- _EXERCISE REQUIREMENTS_
Below is some data. Retype exactly the lines starting at the one with "んです。当時25、26歳でしたが、大" and ending at the one with "Sisters Point".

(Saved data entries)
· · · · ·
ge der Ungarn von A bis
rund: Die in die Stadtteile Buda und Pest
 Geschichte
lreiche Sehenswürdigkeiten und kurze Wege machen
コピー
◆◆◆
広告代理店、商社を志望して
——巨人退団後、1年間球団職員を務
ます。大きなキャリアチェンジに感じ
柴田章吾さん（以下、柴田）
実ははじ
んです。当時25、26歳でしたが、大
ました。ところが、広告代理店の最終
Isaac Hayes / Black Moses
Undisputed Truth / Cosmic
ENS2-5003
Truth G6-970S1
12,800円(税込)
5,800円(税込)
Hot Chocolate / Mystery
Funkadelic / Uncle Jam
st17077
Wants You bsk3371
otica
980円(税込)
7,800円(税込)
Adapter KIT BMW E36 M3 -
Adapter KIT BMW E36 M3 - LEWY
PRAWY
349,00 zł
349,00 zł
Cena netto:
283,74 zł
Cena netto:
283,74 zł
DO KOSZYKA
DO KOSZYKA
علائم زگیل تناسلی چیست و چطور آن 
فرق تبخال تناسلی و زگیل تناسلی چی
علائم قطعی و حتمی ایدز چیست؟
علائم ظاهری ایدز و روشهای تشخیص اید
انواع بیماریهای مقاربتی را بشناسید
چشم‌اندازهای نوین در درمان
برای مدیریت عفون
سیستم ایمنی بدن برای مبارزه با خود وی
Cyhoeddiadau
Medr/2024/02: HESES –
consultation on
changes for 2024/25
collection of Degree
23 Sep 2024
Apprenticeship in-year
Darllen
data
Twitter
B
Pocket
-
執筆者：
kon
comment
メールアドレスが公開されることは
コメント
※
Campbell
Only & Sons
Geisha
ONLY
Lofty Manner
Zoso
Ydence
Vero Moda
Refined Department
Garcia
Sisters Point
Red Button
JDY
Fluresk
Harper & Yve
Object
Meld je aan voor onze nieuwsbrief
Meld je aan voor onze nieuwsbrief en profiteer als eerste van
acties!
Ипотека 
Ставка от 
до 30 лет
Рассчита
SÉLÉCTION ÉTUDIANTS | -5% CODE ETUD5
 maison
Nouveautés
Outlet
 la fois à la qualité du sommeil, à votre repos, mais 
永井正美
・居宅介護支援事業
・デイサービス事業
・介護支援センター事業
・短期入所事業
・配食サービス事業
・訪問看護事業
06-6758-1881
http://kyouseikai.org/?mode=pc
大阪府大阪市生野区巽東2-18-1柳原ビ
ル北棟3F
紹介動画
· · · · ·
- _TASK RESULT_
んです。当時25、26歳でしたが、大
ました。ところが、広告代理店の最終
Isaac Hayes / Black Moses
Undisputed Truth / Cosmic
ENS2-5003
Truth G6-970S1
12,800円(税込)
5,800円(税込)
Hot Chocolate / Mystery
Funkadelic / Uncle Jam
st17077
Wants You bsk3371
otica
980円(税込)
7,800円(税込)
Adapter KIT BMW E36 M3 -
Adapter KIT BMW E36 M3 - LEWY
PRAWY
349,00 zł
349,00 zł
Cena netto:
283,74 zł
Cena netto:
283,74 zł
DO KOSZYKA
DO KOSZYKA
علائم زگیل تناسلی چیست و چطور آن 
فرق تبخال تناسلی و زگیل تناسلی چی
علائم قطعی و حتمی ایدز چیست؟
علائم ظاهری ایدز و روشهای تشخیص اید
انواع بیماریهای مقاربتی را بشناسید
چشم‌اندازهای نوین در درمان
برای مدیریت عفون
سیستم ایمنی بدن برای مبارزه با خود وی
Cyhoeddiadau
Medr/2024/02: HESES –
consultation on
changes for 2024/25
collection of Degree
23 Sep 2024
Apprenticeship in-year
Darllen
data
Twitter
B
Pocket
-
執筆者：
kon
comment
メールアドレスが公開されることは
コメント
※
Campbell
Only & Sons
Geisha
ONLY
Lofty Manner
Zoso
Ydence
Vero Moda
Refined Department
Garcia
Sisters Point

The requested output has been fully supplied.